The way that Legends’ levels are set out means that it’s almost inevitable that they build to a climactic finale, with the heroes low on health and the villain throwing everything they have got at them in the final arena. Victory feels hard-fought and worth celebrating, but often we’d get painfully close to the magical artefact at the end of the level before our final hero fell. One time we were literally inches away from the damn thing. From both sides, it’s tense and exciting. That four vs one dynamic is a winning formula (for 2K’s Evolve too).
For me, playing the villain was most rewarding. I figured out at one point that I could injure the heroes by raising wooden gates as they were walking over them, turning them into spike traps. The heroes quickly got wise to this, dancing warily around lowered gates, so I’d send enemies around behind them and cackle diabolically. I hid an artillery goblin behind a wall in a corner of the map, firing high-damage shots at the heroes for about four minutes before they found him and killed him. I lured the group into a dead end to stall for time, busying them with low-level goblins so that I could set up a more complex ambush nearer the exit. It was great. They barely survived long enough to get to the final showdown.
Fable Legends will need balance in its player-base. Being the villain is more involved than smacking things about with a sword; the 4:1 ratio assumes that most players will want to team up together rather than lay out traps and command goblins. If there’s no villain around, the game fills in for them, but that’s inevitably less challenging for the heroes. Before playing Legends I thought its problem might be that nobody would want to be the villain, but afterwards I’m wondering whether everybody will want to be the villain.

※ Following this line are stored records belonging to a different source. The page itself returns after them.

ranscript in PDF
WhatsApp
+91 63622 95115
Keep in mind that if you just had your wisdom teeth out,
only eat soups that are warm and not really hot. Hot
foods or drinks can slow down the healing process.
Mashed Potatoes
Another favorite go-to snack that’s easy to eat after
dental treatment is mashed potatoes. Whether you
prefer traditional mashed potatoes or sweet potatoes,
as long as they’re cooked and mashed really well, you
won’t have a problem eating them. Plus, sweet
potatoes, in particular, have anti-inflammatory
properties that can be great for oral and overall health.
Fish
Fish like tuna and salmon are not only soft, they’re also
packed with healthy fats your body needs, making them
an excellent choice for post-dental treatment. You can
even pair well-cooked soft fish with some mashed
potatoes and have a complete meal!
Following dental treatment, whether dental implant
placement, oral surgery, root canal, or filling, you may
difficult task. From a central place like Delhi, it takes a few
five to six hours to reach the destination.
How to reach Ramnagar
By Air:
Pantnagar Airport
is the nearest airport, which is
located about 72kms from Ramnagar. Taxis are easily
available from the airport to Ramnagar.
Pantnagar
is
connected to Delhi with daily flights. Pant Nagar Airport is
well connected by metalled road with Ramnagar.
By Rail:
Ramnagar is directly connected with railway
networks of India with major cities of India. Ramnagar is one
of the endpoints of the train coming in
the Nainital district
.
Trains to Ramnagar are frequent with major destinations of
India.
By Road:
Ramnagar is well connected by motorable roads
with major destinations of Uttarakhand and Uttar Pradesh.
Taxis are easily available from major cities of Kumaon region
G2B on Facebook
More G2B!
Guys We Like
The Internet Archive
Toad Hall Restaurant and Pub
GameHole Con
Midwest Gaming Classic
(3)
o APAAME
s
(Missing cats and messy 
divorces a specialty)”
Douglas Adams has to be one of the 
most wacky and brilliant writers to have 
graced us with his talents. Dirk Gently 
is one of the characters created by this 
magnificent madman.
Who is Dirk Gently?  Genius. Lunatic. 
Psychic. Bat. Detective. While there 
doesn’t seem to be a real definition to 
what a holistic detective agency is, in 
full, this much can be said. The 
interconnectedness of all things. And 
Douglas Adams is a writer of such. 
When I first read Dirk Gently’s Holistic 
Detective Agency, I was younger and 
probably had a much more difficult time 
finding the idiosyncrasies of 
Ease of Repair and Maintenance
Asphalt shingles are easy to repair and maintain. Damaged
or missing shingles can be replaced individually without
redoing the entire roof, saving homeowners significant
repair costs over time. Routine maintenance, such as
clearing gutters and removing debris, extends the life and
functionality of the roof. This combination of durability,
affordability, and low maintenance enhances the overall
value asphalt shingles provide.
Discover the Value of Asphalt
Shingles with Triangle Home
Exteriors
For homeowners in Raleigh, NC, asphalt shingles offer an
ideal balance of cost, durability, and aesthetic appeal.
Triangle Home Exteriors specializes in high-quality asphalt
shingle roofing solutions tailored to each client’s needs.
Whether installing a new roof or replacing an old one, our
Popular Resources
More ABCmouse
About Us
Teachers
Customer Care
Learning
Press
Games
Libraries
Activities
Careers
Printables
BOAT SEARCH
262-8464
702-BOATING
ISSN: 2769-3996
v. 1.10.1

Lionhead has made a fun game, here, but one that relies entirely on groups of players bothering to make the most of it.
Lionhead has made a fun game, here, but one that relies entirely on groups of players bothering to make the most of it. There’s a defined story woven through the individual missions — details are thin on the ground, but it seems like there’s one story that adapts slightly depending on which hero you’re playing — but it’s not the choice-and-consequence driven story that we’re used to seeing from Albion. Then again, Fable’s choice and consequence has always felt a little thin to me. It will be refreshing to play an authored story, with defined characters rather than a schizophrenic player who fights evil but has six different neglected wives scattered across the land.
I wasn’t convinced that Fable Legends would work. It’s based entirely around combat, after all, and I don’t think you’d find many people who thought that the combat was the best thing about Fable. But Legends’ combat is almost unrecognisable, entirely rebuilt around the idea of co-op, and meanwhile the things that were already great about Fable are here too: the lush green forests and tumbledown towns and spooky ruins of Albion, the characterful dialogue and personality, the fairytale ambience. Perhaps it’s because I wasn’t entirely expecting it to already be fun at this early stage, but I’m impressed by how well it’s coming together.